*

*

Ads

Sabtu, 24 Februari 2018

Asmara Berdarah Jilid 086

Diam-diam diapun merasa kagum melihat ketegasan sikap puteranya, yang hendak membantu Su Kiat menyelesalkan urusannya. Hanya dia kecewa melihat puteranya yang baru saja tiba setelah bertahun-tahun pergi tanpa berita, telah meninggalkannya lagi. Dia lalu membubarkan pertemuan itu dan mengundurkan diri ke dalam kamar bersama isterinya, menanti dengan hati tak sabar kembalinya Hui Song yang sudah amat lama mereka rindukan itu.

Sore telah berganti malam ketika Hui Song berkelebat di atas genteng gedung tempat tinggal Coan Ti-hu yang berada di tengah kota Han-cung yang terletak di kaki Pegunungan Cin-ling-san. Gedung itu dijaga ketat di sekelilingnya oleh pasukan penjaga, namum mereka tidak dapat melihat gerakan Hui Song yang amat cepat bagaikan burung malam beterbangan itu.

Suasana sunyi di gedung besar itu tiba-tiba menjadi ribut ketika terdangar teriakan suara nyaring dari atas genteng.

"Coan Ti-hu, buka telingamu dan dangar baik-baik. Ini aku Ciang Su Kiat yang datang!"

Tentu saja para pengawal segera datang berlarian dan mereka menjadi panik sendiri. Setelah ada yang melihat dua -bayangan yang berdiri tegak di atas wuwungan rumah, mereka berteriak-teriak dan sebentar saja bangunan itu dikurung.

Tentu saja Coan Ti-hu sendiri juga mendengar teriakan itu, akan tetapi dia tidak berani keluar, bahkan memerintahkan agar para pengawal pribadinya menjaganya di dalam kamar dan dia memerintah para penjaga untuk menangkap pemberontak itu.

"Diam di bawah!" Su Kiat berteriak pula. "Dan biarkan pembesar laknat itu mendengar kata-kataku!

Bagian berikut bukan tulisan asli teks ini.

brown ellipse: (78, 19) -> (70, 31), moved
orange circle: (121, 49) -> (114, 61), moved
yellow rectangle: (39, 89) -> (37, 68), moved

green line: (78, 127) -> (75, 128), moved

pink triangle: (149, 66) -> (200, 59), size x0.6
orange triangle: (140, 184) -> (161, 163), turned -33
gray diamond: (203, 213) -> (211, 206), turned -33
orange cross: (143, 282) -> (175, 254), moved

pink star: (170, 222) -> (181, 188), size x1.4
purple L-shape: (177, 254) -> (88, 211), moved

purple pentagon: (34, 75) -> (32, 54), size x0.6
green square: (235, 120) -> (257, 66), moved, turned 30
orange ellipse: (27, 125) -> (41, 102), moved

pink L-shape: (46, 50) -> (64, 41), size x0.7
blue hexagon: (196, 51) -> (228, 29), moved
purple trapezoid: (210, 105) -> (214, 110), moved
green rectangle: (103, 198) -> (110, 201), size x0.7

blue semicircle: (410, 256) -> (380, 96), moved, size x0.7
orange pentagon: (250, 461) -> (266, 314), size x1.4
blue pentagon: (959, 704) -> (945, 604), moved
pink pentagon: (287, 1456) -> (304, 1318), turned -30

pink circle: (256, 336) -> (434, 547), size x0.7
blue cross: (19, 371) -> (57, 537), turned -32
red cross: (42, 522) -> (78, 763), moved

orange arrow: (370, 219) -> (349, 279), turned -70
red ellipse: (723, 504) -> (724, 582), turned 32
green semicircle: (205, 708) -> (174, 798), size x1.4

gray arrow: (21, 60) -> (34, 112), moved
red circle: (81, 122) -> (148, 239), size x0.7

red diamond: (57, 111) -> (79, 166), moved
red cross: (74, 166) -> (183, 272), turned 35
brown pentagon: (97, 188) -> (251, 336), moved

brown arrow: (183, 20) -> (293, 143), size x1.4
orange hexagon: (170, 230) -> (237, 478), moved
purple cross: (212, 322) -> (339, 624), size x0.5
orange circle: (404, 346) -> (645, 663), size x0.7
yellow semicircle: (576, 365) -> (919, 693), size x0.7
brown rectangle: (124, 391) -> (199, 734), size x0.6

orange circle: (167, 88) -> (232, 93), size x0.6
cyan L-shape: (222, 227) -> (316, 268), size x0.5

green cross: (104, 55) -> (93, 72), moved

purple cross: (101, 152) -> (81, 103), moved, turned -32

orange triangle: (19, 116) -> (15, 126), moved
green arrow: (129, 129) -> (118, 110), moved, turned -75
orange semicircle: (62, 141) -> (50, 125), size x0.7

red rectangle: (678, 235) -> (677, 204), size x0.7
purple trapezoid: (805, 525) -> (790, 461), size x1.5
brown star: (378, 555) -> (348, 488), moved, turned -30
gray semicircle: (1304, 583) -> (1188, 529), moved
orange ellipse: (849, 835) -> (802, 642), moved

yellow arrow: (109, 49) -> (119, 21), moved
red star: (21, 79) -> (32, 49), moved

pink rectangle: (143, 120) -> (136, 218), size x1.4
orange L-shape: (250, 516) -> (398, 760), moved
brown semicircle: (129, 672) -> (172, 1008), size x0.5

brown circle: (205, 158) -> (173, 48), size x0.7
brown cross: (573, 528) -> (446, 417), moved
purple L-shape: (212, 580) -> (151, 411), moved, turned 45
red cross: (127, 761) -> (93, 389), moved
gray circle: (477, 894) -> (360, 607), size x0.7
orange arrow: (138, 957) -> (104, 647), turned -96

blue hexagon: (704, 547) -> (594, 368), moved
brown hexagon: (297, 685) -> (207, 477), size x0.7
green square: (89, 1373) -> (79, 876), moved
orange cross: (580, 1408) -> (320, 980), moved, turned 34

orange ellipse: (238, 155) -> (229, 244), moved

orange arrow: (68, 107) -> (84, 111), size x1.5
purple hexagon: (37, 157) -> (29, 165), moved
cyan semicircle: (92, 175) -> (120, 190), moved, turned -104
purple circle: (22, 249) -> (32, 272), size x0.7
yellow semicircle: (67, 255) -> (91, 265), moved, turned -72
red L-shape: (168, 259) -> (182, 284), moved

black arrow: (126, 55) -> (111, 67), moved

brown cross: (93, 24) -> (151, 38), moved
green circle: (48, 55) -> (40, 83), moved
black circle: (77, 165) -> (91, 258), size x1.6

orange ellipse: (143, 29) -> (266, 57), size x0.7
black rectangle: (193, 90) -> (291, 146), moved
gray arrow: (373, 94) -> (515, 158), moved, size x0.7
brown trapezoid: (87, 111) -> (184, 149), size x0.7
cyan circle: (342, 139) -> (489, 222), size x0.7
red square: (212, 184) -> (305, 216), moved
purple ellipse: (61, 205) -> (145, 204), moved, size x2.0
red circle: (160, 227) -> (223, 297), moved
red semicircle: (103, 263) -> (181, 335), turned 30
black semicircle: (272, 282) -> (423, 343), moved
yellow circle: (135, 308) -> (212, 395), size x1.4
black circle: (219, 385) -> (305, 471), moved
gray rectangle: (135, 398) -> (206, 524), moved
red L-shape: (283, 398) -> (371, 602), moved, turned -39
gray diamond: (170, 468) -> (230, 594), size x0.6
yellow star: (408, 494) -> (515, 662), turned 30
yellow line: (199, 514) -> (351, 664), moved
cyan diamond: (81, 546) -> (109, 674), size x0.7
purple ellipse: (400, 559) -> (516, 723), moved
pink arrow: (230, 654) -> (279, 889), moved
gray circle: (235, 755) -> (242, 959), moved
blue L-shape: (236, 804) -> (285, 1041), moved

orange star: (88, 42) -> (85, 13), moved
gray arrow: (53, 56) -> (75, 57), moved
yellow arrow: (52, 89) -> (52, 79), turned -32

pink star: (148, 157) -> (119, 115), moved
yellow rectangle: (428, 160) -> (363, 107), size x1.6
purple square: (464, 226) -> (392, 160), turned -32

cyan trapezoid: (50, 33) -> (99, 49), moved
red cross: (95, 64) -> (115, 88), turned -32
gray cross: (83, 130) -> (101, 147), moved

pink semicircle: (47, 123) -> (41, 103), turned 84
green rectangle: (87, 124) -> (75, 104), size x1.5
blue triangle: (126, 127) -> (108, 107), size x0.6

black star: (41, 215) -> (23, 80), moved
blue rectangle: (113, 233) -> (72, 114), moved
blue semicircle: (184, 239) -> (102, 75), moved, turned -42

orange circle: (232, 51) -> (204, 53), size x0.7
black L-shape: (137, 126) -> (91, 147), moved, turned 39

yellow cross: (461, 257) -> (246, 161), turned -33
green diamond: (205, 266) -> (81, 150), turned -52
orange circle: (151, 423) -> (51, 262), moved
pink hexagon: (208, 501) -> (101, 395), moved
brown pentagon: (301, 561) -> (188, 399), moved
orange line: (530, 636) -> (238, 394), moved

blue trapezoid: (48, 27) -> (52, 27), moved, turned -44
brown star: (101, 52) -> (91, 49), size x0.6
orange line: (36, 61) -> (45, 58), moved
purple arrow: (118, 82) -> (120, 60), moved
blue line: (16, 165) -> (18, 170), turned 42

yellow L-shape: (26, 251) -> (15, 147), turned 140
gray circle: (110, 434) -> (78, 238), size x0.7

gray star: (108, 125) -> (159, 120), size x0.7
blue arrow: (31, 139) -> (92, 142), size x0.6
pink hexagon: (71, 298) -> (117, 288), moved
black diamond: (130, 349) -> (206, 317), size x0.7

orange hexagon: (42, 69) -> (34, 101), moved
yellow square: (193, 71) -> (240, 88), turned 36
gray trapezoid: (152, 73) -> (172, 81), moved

Coan Ti-hu, engkau telah bertindak sewenang-wenang membunuh ayahku. Aku sendiri yang hendak membalas dandam telah dihukum oleh Cin-ling-pai, kehilangan sebelah lenganku! Ketahuilah bahwa semua perbuatanmu ini adalah urusan sendiri, sama sekali tidak ada sangkut-pautnya dengan Cin-ling-pai. Orang she Coan, sekarang aku tidak berdaya, akan tetapi tunggu saja, akan datang saatnya aku membalaskan kematian ayahku dan buntungnya lenganku karena perbuatanmu!"

Setelah berkata demikian, Su Kiat melemparkan potongan lengannya itu ke bawah. Lengan itu jatuh ke dalam ruangan dan semua pengawal memandang dengan jijik dan ngeri.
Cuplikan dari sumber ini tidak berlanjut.